- **Work to be completed**
Among the lines below, return each one that contains the word "браслеты".
************
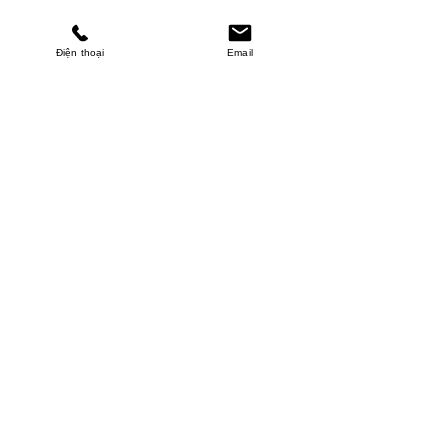
Điện thoại
Email
MINHPHUCKHANH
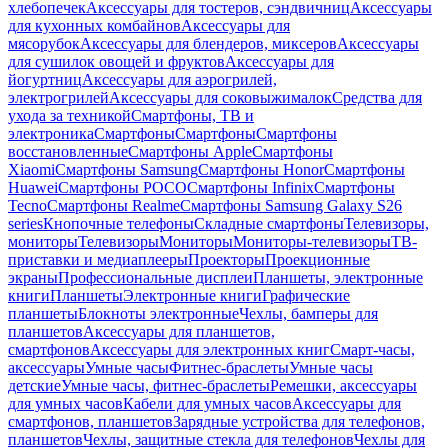
хлебопечек
Аксессуары для тостеров, сэндвичниц
Аксессуары
для кухонных комбайнов
Аксессуары для
мясорубок
Аксессуары для блендеров, миксеров
Аксессуары
для сушилок овощей и фруктов
Аксессуары для
йогуртниц
Аксессуары для аэрогрилей,
электрогрилей
Аксессуары для соковыжималок
Средства для
ухода за техникой
Смартфоны, ТВ и
электроника
Смартфоны
Смартфоны
Смартфоны
восстановленные
Смартфоны Apple
Смартфоны
Xiaomi
Смартфоны Samsung
Смартфоны Honor
Смартфоны
Huawei
Смартфоны POCO
Смартфоны Infinix
Смартфоны
Tecno
Смартфоны Realme
Смартфоны Samsung Galaxy S26
series
Кнопочные телефоны
Складные смартфоны
Телевизоры,
мониторы
Телевизоры
Мониторы
Мониторы-телевизоры
ТВ-
приставки и медиаплееры
Проекторы
Проекционные
экраны
Профессиональные дисплеи
Планшеты, электронные
книги
Планшеты
Электронные книги
Графические
планшеты
Блокноты электронные
Чехлы, бамперы для
планшетов
Аксессуары для планшетов,
смартфонов
Аксессуары для электронных книг
Смарт-часы,
аксессуары
Умные часы
Фитнес-браслеты
Умные часы
детские
Умные часы, фитнес-браслеты
Ремешки, аксессуары
для умных часов
Кабели для умных часов
Аксессуары для
смартфонов, планшетов
Зарядные устройства для телефонов,
планшетов
Чехлы, защитные стекла для телефонов
Чехлы для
************
- **Task output**
Фитнес-браслеты
Умные часы, фитнес-браслеты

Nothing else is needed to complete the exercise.